■ Task brief
Scan the listing and copy each line where the word "άρθρου" is present.
══════════
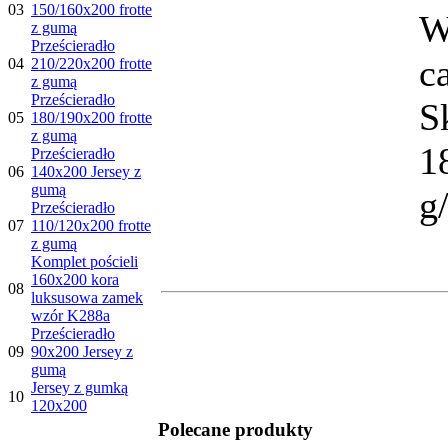
03
150/160x200 frotte
W
z gumą
Prześcieradło
c
04
210/220x200 frotte
z gumą
Prześcieradło
S
05
180/190x200 frotte
z gumą
1
Prześcieradło
06
140x200 Jersey z
gumą
g
Prześcieradło
07
110/120x200 frotte
z gumą
Komplet pościeli
160x200 kora
08
luksusowa zamek
wzór K288a
Prześcieradło
09
90x200 Jersey z
gumą
Jersey z gumką
10
120x200
Polecane produkty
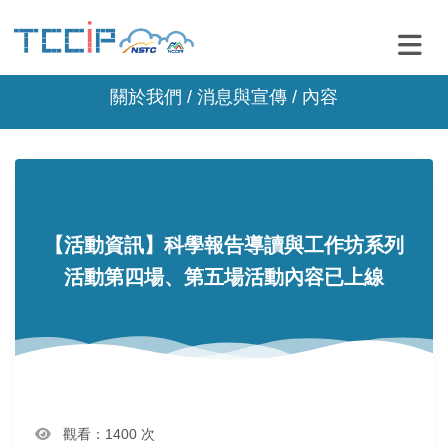
關於我們 /
消息與宣傳
/ 內容
【活動資訊】科學報告導讀與工作坊系列
活動第四場、第五場活動內容已上線
觀看：1400 次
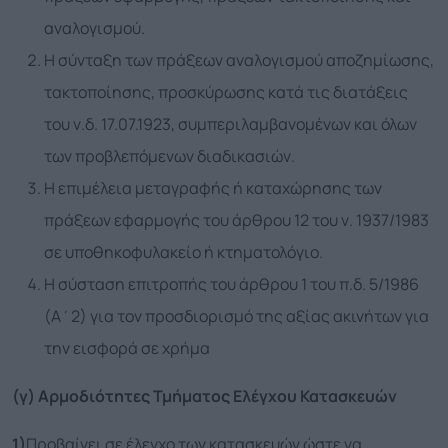
αναλογισμού.
Η σύνταξη των πράξεων αναλογισμού αποζημίωσης,
τακτοποίησης, προσκύρωσης κατά τις διατάξεις
του ν.δ. 17.07.1923, συμπεριλαμβανομένων και όλων
των προβλεπόμενων διαδικασιών.
Η επιμέλεια μεταγραφής ή καταχώρησης των
πράξεων εφαρμογής του άρθρου 12 του ν. 1937/1983
σε υποθηκοφυλακείο ή κτηματολόγιο.
Η σύσταση επιτροπής του άρθρου 1 του π.δ. 5/1986
(Α΄2) για τον προσδιορισμό της αξίας ακινήτων για
την εισφορά σε χρήμα
(γ) Αρμοδιότητες Τμήματος Ελέγχου Κατασκευών
1)
Προβαίνει σε έλεγχο των κατασκευών ώστε να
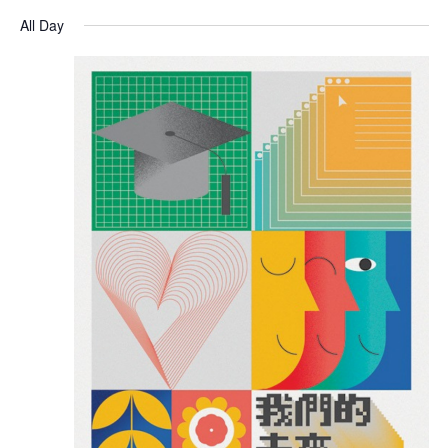
All Day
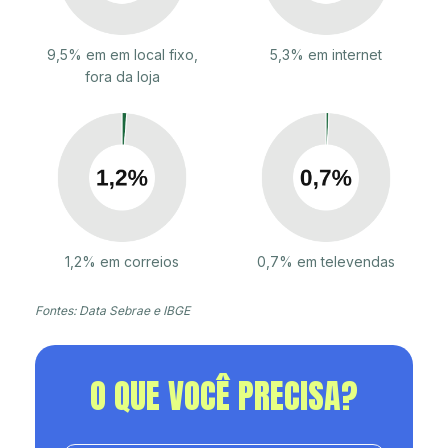
9,5% em em local fixo,
5,3% em internet
fora da loja
1,2% em correios
0,7% em televendas
Fontes: Data Sebrae e IBGE
O QUE VOCÊ PRECISA?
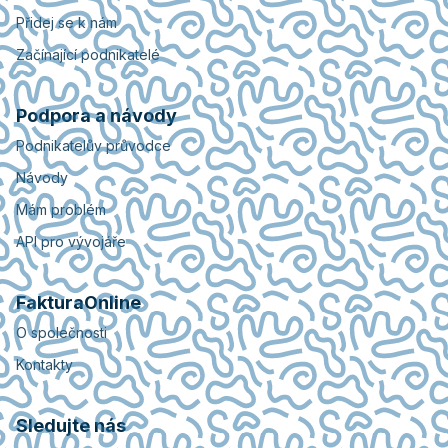
Přidej se k nám
Začínající podnikatelé
Podpora a návody
Podnikatelův průvodce
Návody
Mám problém
API pro vývojáře
FakturaOnline
O společnosti
Kontakty
Sledujte nás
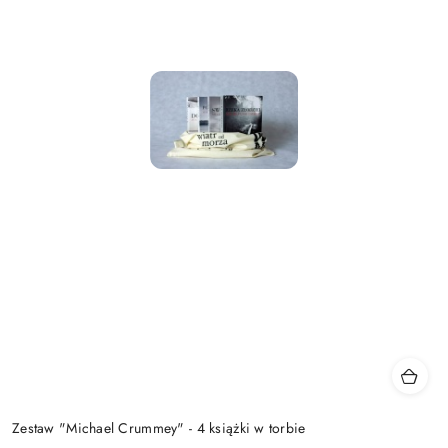
Zestaw "Michael Crummey" - 4 książki w torbie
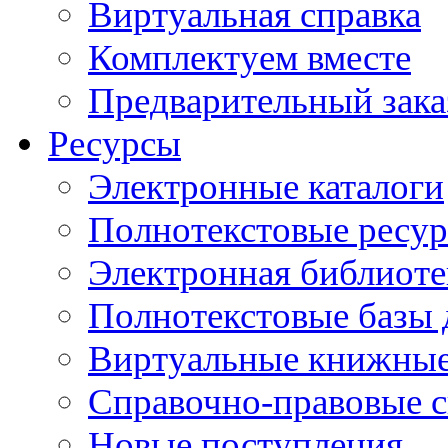
Виртуальная справка
Комплектуем вместе
Предварительный зака
Ресурсы
Электронные каталоги
Полнотекстовые ресур
Электронная библиоте
Полнотекстовые баз
Виртуальные книжные
Справочно-правовые 
Новые поступления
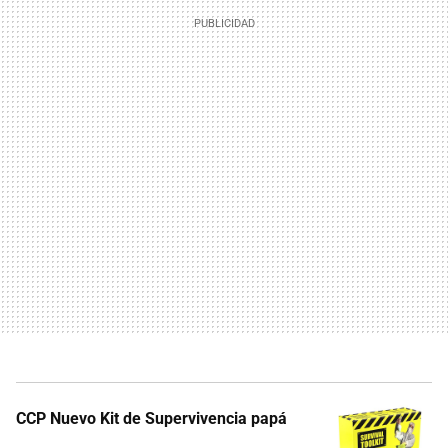
CCP Nuevo Kit de Supervivencia papá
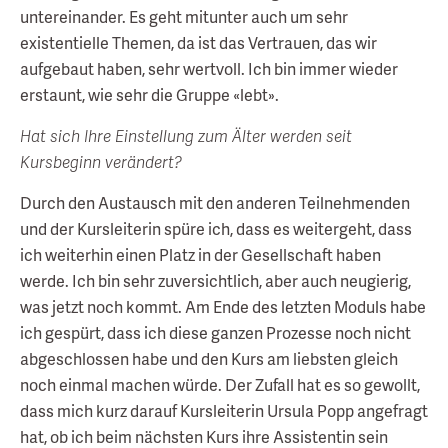
untereinander. Es geht mitunter auch um sehr
existentielle Themen, da ist das Vertrauen, das wir
aufgebaut haben, sehr wertvoll. Ich bin immer wieder
erstaunt, wie sehr die Gruppe «lebt».
Hat sich Ihre Einstellung zum Älter werden seit
Kursbeginn verändert?
Durch den Austausch mit den anderen Teilnehmenden
und der Kursleiterin spüre ich, dass es weitergeht, dass
ich weiterhin einen Platz in der Gesellschaft haben
werde. Ich bin sehr zuversichtlich, aber auch neugierig,
was jetzt noch kommt. Am Ende des letzten Moduls habe
ich gespürt, dass ich diese ganzen Prozesse noch nicht
abgeschlossen habe und den Kurs am liebsten gleich
noch einmal machen würde. Der Zufall hat es so gewollt,
dass mich kurz darauf Kursleiterin Ursula Popp angefragt
hat, ob ich beim nächsten Kurs ihre Assistentin sein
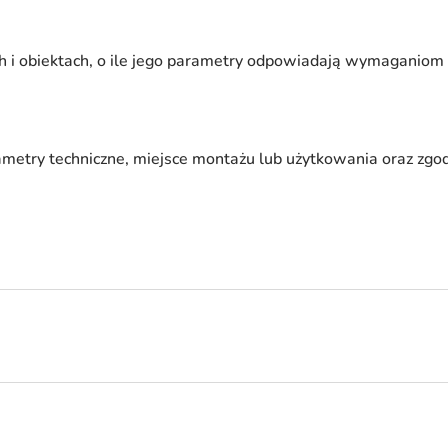
h i obiektach, o ile jego parametry odpowiadają wymaganiom
ametry techniczne, miejsce montażu lub użytkowania oraz zg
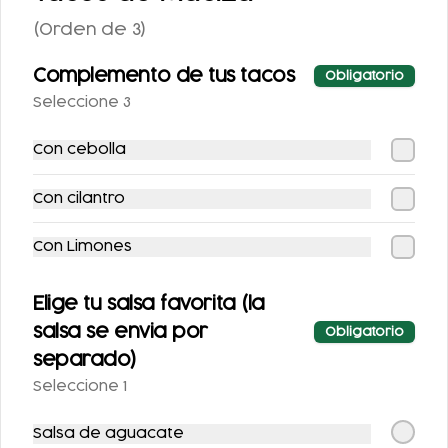
(Orden de 3)
Complemento de tus tacos
Obligatorio
Seleccione 3
Con cebolla
Con cilantro
Conócenos
Zona de Cobertura
Con Limones
Contacto
T&C Master Card
Elige tu salsa favorita (la
Términos y condiciones
salsa se envia por
Obligatorio
Política de privacidad
separado)
Seleccione 1
Redes sociales
Salsa de aguacate
Instagram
══════════
■ Answer for the task
πράξεων εφαρμογής του άρθρου 12 του ν. 1937/1983
Η σύσταση επιτροπής του άρθρου 1 του π.δ. 5/1986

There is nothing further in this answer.